Like the beautiful Narcissus taken with his own image, EA Mobile has been caught up in the labour of love that is Mirror's Edge.

It's only a reproduction of the superb iPad version, however, and in longing for release on iPhone and iPod touch scant work has been done to advance the game's design.

Rather than seizing on lengthy delays to add content or introduce new features, Mirror's Edge has curiously been stripped down.

Sans multiplayer or unique features, Mirror's Edge on iPhone is just a reflection - albeit a captivating one - of its iPad predecessor.

Old shoes, new streets

The story of runner Faith is the sole attraction here, and to be clear it's quite a draw. Part of an underground network of athletic couriers that race across rooftops and leap across alleyways, Faith finds herself caught up in political scandal and security crackdowns that can only be solved by doing what she does best.

Relaying vital information between key locations requires navigating the skyline with skill - in your case, well-timed swipes of the screen.

Slide a finger left or right across the screen and Faith starts running in the corresponding direction. A swipe up instructs her to jump, whereas down triggers a slide for quickly moving under obstacles.

Timing jumps and slides is important to prevent deadly falls, but it's also critical to reaching new areas and exploiting the local environment.

Billboards, for example, make excellent walls on which Faith can scurry with the right flick of a finger. Gun-toting security forces can be disarmed or knocked out with a kick to the face or fanciful punch.

Short distance runner

Tight touch controls combined with interesting levels make Mirror's Edge a blast. The action is fast without being overwhelming, challenging without the difficulty ramping up too high, and stylish without trying too hard.

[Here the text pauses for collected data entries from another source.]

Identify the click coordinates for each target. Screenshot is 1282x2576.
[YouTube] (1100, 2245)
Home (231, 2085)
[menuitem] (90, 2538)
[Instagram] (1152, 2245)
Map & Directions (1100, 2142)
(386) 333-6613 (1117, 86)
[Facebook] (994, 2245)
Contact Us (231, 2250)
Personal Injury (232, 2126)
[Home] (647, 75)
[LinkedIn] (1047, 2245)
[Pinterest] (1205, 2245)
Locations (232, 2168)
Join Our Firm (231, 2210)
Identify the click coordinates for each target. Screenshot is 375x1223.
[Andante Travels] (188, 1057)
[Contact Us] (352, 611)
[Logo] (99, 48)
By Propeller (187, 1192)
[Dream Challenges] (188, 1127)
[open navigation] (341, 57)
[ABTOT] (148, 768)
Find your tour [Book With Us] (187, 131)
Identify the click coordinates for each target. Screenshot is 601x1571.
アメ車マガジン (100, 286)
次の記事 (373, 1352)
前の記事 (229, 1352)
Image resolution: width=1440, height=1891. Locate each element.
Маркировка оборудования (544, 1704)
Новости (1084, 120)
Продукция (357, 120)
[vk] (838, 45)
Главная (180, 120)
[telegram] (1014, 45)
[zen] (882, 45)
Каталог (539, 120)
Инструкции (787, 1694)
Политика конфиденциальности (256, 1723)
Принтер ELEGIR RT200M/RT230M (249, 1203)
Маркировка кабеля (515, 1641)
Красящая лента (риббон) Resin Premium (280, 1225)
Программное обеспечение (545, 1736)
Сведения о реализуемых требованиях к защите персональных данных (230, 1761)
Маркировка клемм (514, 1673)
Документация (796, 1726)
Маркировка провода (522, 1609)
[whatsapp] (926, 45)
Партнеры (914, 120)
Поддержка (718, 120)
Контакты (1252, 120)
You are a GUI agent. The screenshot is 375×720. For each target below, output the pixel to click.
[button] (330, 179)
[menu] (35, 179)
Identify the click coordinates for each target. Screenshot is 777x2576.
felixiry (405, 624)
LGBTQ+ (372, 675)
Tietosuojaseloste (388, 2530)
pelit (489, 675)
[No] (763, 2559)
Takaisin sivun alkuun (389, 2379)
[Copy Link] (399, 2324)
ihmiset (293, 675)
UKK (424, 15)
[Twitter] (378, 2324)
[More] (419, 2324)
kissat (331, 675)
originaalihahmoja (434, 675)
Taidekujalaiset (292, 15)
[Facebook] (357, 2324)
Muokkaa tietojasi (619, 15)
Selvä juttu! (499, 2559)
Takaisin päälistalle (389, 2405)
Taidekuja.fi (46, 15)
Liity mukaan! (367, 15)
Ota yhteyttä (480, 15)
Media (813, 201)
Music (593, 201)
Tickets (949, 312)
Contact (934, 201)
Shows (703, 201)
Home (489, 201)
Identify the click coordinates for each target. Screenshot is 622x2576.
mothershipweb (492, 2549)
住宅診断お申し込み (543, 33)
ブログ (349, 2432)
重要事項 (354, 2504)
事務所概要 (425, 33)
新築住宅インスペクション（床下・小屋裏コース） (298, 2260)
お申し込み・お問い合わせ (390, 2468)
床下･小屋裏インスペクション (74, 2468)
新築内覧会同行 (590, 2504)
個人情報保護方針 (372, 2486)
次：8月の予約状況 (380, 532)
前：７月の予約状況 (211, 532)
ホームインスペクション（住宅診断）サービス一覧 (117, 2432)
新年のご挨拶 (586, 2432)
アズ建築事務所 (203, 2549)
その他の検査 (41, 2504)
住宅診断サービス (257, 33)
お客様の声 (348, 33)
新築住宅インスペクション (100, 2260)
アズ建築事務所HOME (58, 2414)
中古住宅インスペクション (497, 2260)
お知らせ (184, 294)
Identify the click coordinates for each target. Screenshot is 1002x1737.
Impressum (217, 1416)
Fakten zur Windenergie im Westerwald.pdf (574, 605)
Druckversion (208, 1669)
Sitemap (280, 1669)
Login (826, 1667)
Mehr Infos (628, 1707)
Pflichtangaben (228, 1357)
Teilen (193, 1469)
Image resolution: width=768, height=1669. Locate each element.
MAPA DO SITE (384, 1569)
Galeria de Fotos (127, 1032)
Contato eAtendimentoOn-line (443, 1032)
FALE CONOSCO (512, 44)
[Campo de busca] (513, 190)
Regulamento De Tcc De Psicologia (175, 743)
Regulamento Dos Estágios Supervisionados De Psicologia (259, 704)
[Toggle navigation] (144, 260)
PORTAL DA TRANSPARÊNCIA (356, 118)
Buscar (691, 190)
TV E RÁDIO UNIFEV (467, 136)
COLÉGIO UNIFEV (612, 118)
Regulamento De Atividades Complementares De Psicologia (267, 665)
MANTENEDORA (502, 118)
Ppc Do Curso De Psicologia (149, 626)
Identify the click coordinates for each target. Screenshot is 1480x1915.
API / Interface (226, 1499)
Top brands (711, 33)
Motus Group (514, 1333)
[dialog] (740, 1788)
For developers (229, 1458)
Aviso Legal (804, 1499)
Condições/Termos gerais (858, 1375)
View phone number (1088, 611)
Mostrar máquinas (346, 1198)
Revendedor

Its expertly polished gameplay lasts only so long, sadly. Mirror's Edge is over quickly than you know it, leaving you to tinker with leaderboards and Facebook Connect for ghost races and high scores.

The decision to omit the local multiplayer modes included with the iPad release is mind-boggling. While split-screen would obviously be unreasonable on the smaller iPhone and iPod touchscreen, reconfiguration for Bluetooth or local wireless connectivity could have compelling.

Given more than half a year of unexplained delays, it seems curious that the time wasn't used for retooling multiplayer or generating other new content.

Downsize me

I'd prefer a superb short game to a mediocre long one, but that doesn't excuse the Mirror's Edge's limited value. Posting times online and racing against ghost data does entertain for a short while, but knowing that multiplayer is available in a different version takes the shine off. At least this gap is made up in the reduced price.

Mirror's Edge deserves all praise thrown its way - particularly for leveraging the high-resolution iPhone 4 screen for sharp visuals - and it's wholeheartedly recommended as a more sophisticated, satisfying evolution on the running phenomenon kick-started by Canabalt.

Had EA Mobile been more focused on embellishing this great game, perhaps this iPhone and iPod touch edition could have been more than just a simple reflection.